=====
Usage
=====

Build Classifier
----------------
Builds text classifiers.

Before starting any classification you first need to train the classifiers.
Some pre-built models are stored in the ``models`` folder. But any changes to the classifier
configuration, the feature definition, or even the training data will require the classifiers to be re-built.
So let's start with this step first.

Classifiers are built with the ``build_classifiers.py`` program:

.. code-block:: console

    $ ./twitter_ml/classify/build_classifiers.py

    2019-11-12 18:48:51,480 - __main__ - INFO - Loading feature sets and training data...
    Review extraction: 100%|███████████████████████████████████████████████████████████████████████████████████████████████████████████████████████████████████████████████| 1000/1000 [00:01<00:00, 804.53it/s]
    Review extraction: 100%|███████████████████████████████████████████████████████████████████████████████████████████████████████████████████████████████████████████████| 1000/1000 [00:01<00:00, 746.02it/s]
    Feature encoding: 100%|███████████████████████████████████████████████████████████████████████████████████████████████████████████████████████████████████████████████| 2000/2000 [00:00<00:00, 2347.35it/s]
    2019-11-12 18:48:54,961 - __main__ - INFO - Creating classifiers...
    2019-11-12 18:48:54,961 - twitter_ml.classify.sentiment - INFO - Training voting classifier
    2019-11-12 18:48:55,519 - twitter_ml.classify.sentiment - INFO - Saving classifier to models/voting.pickle...
    2019-11-12 18:48:55,520 - __main__ - INFO - Done.

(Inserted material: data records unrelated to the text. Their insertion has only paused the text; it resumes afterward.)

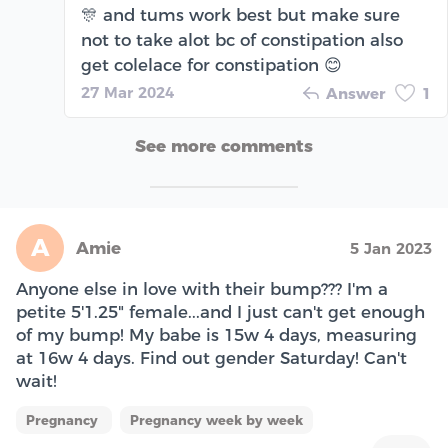
🎊 and tums work best but make sure
not to take alot bc of constipation also
get colelace for constipation 😊
27 Mar 2024
Answer
1
See more comments
A
Amie
5 Jan 2023
Anyone else in love with their bump??? I'm a
petite 5'1.25" female...and I just can't get enough
of my bump! My babe is 15w 4 days, measuring
at 16w 4 days. Find out gender Saturday! Can't
wait!
Pregnancy
Pregnancy week by week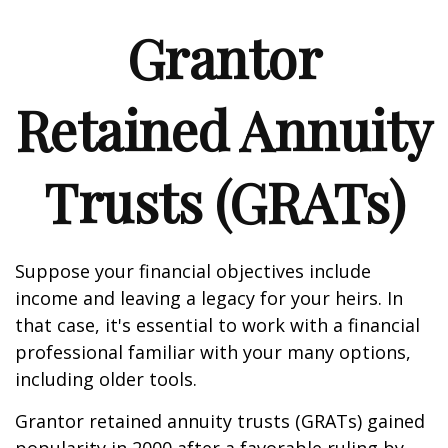
Grantor
Retained Annuity
Trusts (GRATs)
Suppose your financial objectives include
income and leaving a legacy for your heirs. In
that case, it's essential to work with a financial
professional familiar with your many options,
including older tools.
Grantor retained annuity trusts (GRATs) gained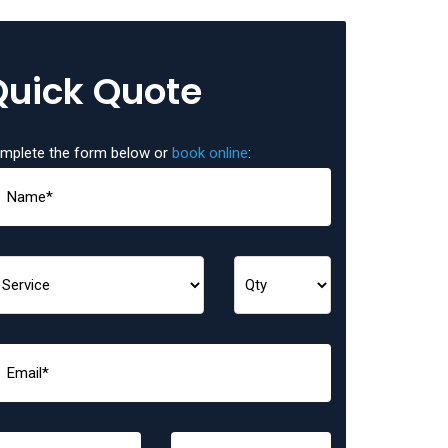
Quick Quote
mplete the form below or
book online
: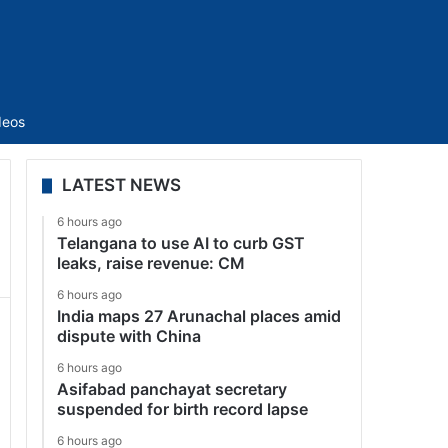
Sidebar
deos
LATEST NEWS
6 hours ago
Telangana to use AI to curb GST
leaks, raise revenue: CM
6 hours ago
India maps 27 Arunachal places amid
dispute with China
6 hours ago
Asifabad panchayat secretary
suspended for birth record lapse
6 hours ago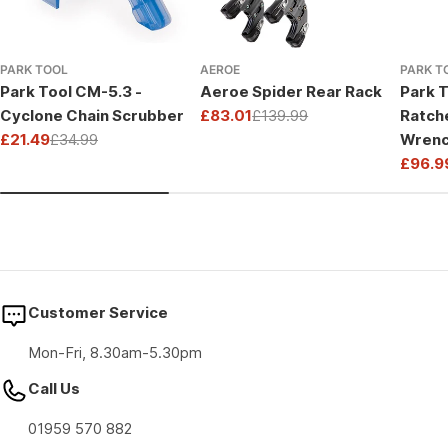
PARK TOOL
AEROE
PARK T
Park Tool CM-5.3 -
Aeroe Spider Rear Rack
Park T
Cyclone Chain Scrubber
£83.01
£139.99
Ratch
Sale
Regular
£21.49
£34.99
Wrenc
price
price
Sale
Regular
Drive
£96.9
price
price
Sale
Regul
price
price
Customer Service
Mon-Fri, 8.30am-5.30pm
Call Us
01959 570 882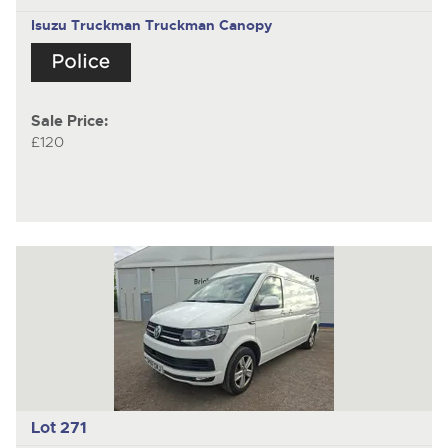
Isuzu Truckman
Truckman Canopy
Sale Price:
£120
Lot 271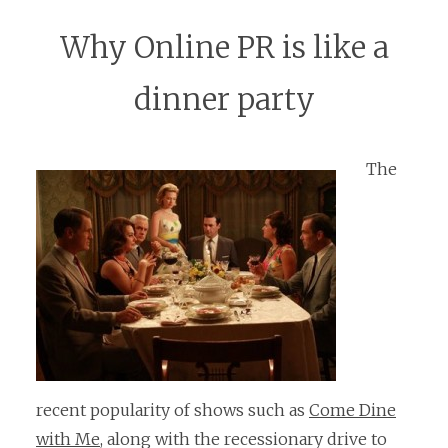
Why Online PR is like a
dinner party
The
recent popularity of shows such as
Come Dine
with Me
, along with the recessionary drive to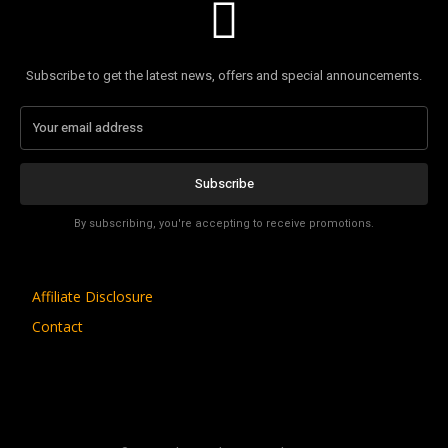
Subscribe to get the latest news, offers and special announcements.
Subscribe
By subscribing, you're accepting to receive promotions.
Affiliate Disclosure
Contact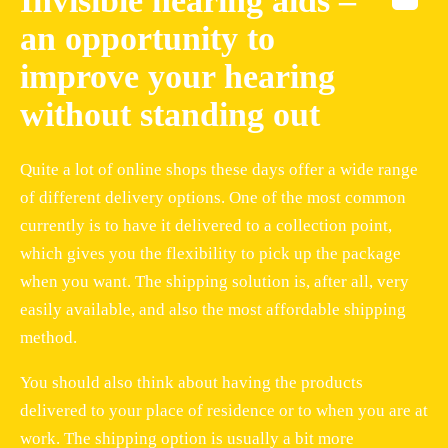
Invisible hearing aids –
an opportunity to
improve your hearing
without standing out
Quite a lot of online shops these days offer a wide range
of different delivery options. One of the most common
currently is to have it delivered to a collection point,
which gives you the flexibility to pick up the package
when you want. The shipping solution is, after all, very
easily available, and also the most affordable shipping
method.
You should also think about having the products
delivered to your place of residence or to when you are at
work. The shipping option is usually a bit more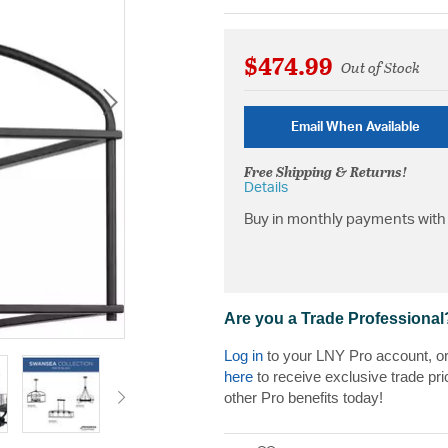
$474.99
Out of Stock
Email When Available
Free Shipping & Returns!
Details
Buy in monthly payments with 
Are you a Trade Professional
Log in
to your LNY Pro account, o
here
to receive exclusive trade pri
other Pro benefits today!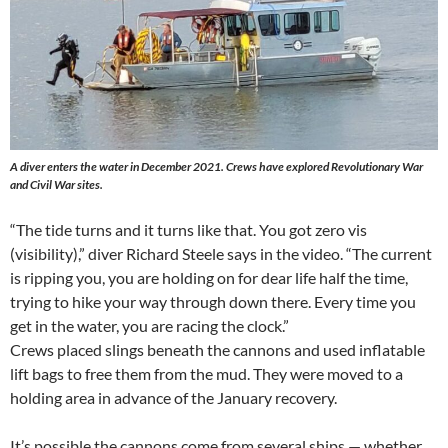
A diver enters the water in December 2021. Crews have explored Revolutionary War
and Civil War sites.
“The tide turns and it turns like that. You got zero vis
(visibility),” diver Richard Steele says in the video. “The current
is ripping you, you are holding on for dear life half the time,
trying to hike your way through down there. Every time you
get in the water, you are racing the clock.”
Crews placed slings beneath the cannons and used inflatable
lift bags to free them from the mud. They were moved to a
holding area in advance of the January recovery.
It’s possible the cannons come from several ships — whether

This downloads a set of training data (the default configuration uses some on-line Movie Reviews shipped with the NLTK toolkit).
The program extracts a set of features from the data and uses this to build a classifier. The classifier is stored in the ```model``` folder.

The classifier is now ready to be used. If you want to start using it, jump ahead to the Text Classifier section.

``build_classifiers.py`` also supports other command-line arguments:

.. code-block:: console

    $ ./twitter_ml/classify/build_classifiers.py -h

    usage: build_classifiers.py [-h] [--features] [--report] [--graphs]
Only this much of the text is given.